A muito custo, economizava dinheiro para comprar a tão sonhada motocicleta. Para tanto, contava com o apoio do tio, a quem ajudava nos bicos de pintura.
Toda semana "pintava" alguma coisa. Para aquela estava agendado serviço na residência de um casal de idosos.
Logo no primeiro dia, pintando as paredes da sala, o ajudante descobriu um cofre atrás de um dos quadros. De imediato, ocorreu-lhe um pensamento: rápida tentação que cruzou sua mente deixando um rastro de fumaça escura. No mesmo instante, reprovando-se, abanou a cabeça, como se quisesse dissipar o fumo negro das más intenções. Consciência limpa, voltou a ocupar-se do seu trabalho, entretendo a mente com outras coisas.
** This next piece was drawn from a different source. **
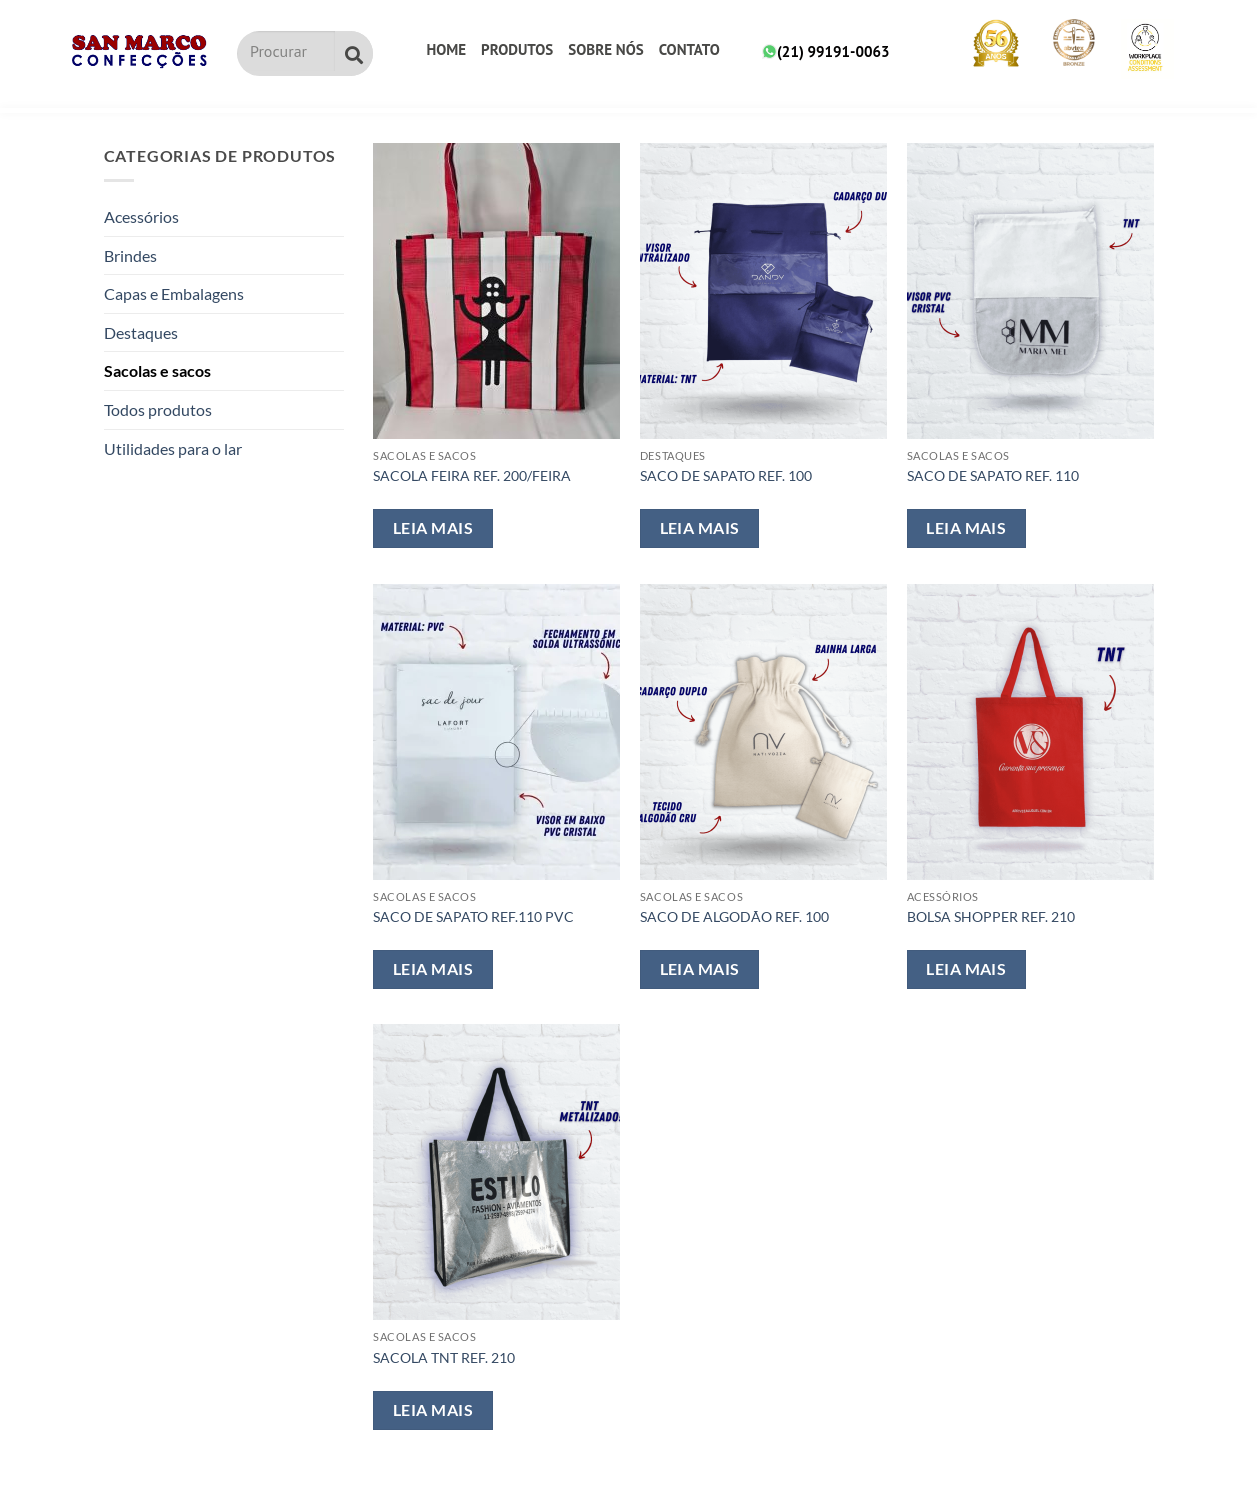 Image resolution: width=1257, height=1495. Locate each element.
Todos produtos (158, 409)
Segundo dia. O tio pincelava a fachada. No quarto do casal, onde daria a primeira demão nas paredes, o sobrinho encontrou uma carteira sobre a cômoda. Outra vez o tal pensamento deu uma acelerada em sua mente. Abriu a carteira do velho. Dentro, apenas alguns trocados. Fuçou. De uma reentrância retirou um papelucho com uns números em série. O pensamento negro roncou o motor. Anotou-os.
Terminaram o serviço. Recebida do tio a parte combinada, juntou-a ao montante guardado. Ainda faltava muito para comprar a moto dos seus sonhos. O tal pensamento voltou a acelerar.
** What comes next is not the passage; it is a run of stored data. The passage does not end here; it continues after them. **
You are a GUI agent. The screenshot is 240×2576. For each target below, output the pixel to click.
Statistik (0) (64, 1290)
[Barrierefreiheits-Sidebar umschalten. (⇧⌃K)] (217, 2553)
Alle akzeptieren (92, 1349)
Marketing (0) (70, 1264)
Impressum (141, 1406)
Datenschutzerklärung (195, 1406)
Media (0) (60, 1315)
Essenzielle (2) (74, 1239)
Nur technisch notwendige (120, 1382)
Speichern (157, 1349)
Na mesma noite, o sobrinho do pintor pulou o muro da casa dos velhinhos e entrou na sala pela janela previamente destravada.
Penumbra. O luar delineando os objetos. A caminho do quadro, ele percebeu algo no sofá. Forçando a vista, reconheceu o boné esquecido pelo tio. Pobre coitado. Sempre de bicicleta, dando duro, ganhando a vida à custa de muito trabalho. O que haveria de pensar dele se o visse agora? Que golpe seria. Quanta decepção e vergonha. Ele mesmo já se sentia envergonhado de estar ali. Ainda estava em tempo de se arrepender. Ainda podia voltar atrás.
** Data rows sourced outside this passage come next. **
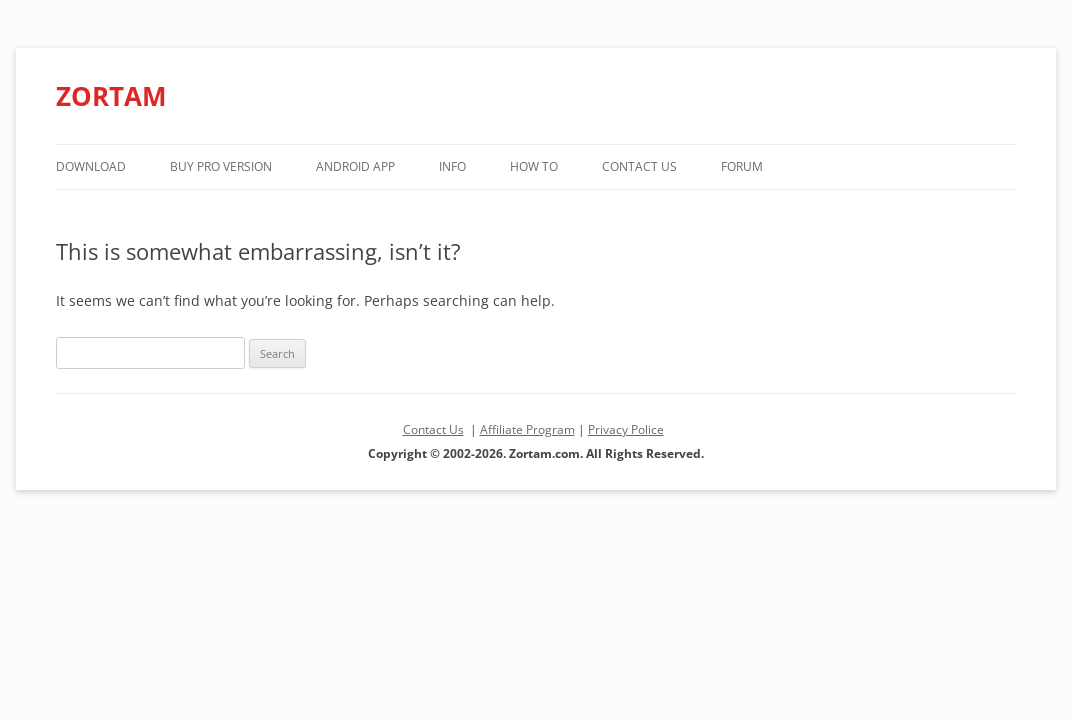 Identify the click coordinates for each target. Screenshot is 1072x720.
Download (91, 166)
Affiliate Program (527, 429)
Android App (355, 166)
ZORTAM (111, 96)
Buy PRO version (221, 166)
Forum (742, 166)
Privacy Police (626, 429)
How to (534, 166)
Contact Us (639, 166)
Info (452, 166)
Antes de partir, aproximou-se do sofá e, com o rosto molhado de arrependimento, apanhou o boné para devolvê-lo ao tio. Nisso, sentiu uma presença atrás de si. Virou-se e deu com o dono da casa, que lhe apontava uma arma. Trêmula arma. Trêmula e precipitada.
No corpo baleado, o velho demorou a reconhecer o jovem pintor.
“Um ladrão”, constatou depois, já sem nenhum arrependimento.